Each of these methods uses a private helper method with the same name but with a leading underscore, such as `_inOrder()`

, to recursively traverse the binary tree.

The `inOrder()`

first recursively calls itself on the left child node, then prints the current node's data, and finally recursively calls itself on the right child node.

The `preOrder()`

method prints the current node's data, recursively calls itself on the left child node, and finally recursively calls itself on the right child node.

The `postOrder()`

method recursively calls itself on the left child node, recursively calls itself on the right child node, and finally prints the current node's data.

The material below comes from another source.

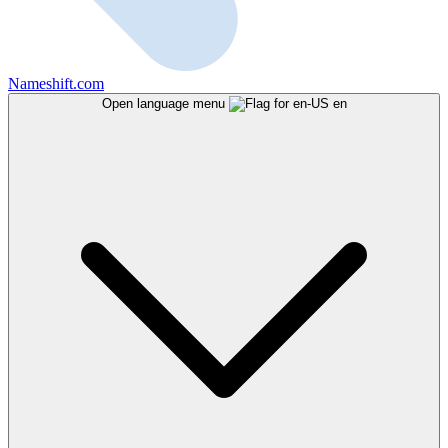
Nameshift.com
Open language menu
en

here is an implementation full code of Binary tree:

```
class Node<T> {
T data;
Node<T>? left;
Node<T>? right;
Node({required this.data});
}
abstract class Tree<T> {
Node<T> _insert(Node<T>? node, T data);
bool _search(Node<T>? node, T data);
void _inOrderTraversal(Node<T>? node);
void _postOrderTraversal(Node<T>? node);
void _preOrderTraversal(Node<T>? node);
}
class BinaryTree<T extends Comparable> implements Tree<T> {
Node<T>? root;
void insert(T data) {
root = _insert(root, data);
}
@override
Node<T> _insert(Node<T>? node, T data) {
if (node == null) {
return Node(data: data);
}
if (data.compareTo(node.data) <= 0) {
node.left = _insert(node.left, data);
} else {
node.right = _insert(node.right, data);
}
return node;
}
bool search(T data) {
return _search(root, data);
}
@override
bool _search(Node<T>? node, T data) {
if (node == null) {
return false;
}
if (node.data == data) {
return true;
}
if (data.compareTo(node.data) <= 0) {
return _search(node.left, data);
} else {
return _search(node.right, data);
}
}
void inOrderTraversal() {
_inOrderTraversal(root);
}
void preOrderTraversal() {
_preOrderTraversal(root);
}
void postOrderTraversal() {
_postOrderTraversal(root);
}
@override
void _inOrderTraversal(Node<T>? node) {
if (node != null) {
_inOrderTraversal(node.left);
print(node.data);
_inOrderTraversal(node.right);
}
}
@override
void _postOrderTraversal(Node<T>? node) {
if (node != null) {
print(node.data);
_postOrderTraversal(node.left);
_postOrderTraversal(node.right);
}
}
@override
void _preOrderTraversal(Node<T>? node) {
if (node != null) {
_preOrderTraversal(node.left);
_preOrderTraversal(node.right);
print(node.data);
}
}
}
```

In conclusion, binary trees are a powerful and versatile data structure with many uses in computer science. They allow for efficient searching, insertion, and deletion, and their logarithmic height makes them well-suited for algorithms that require fast performance. Understanding binary trees is essential for understanding more complex data structures and algorithms.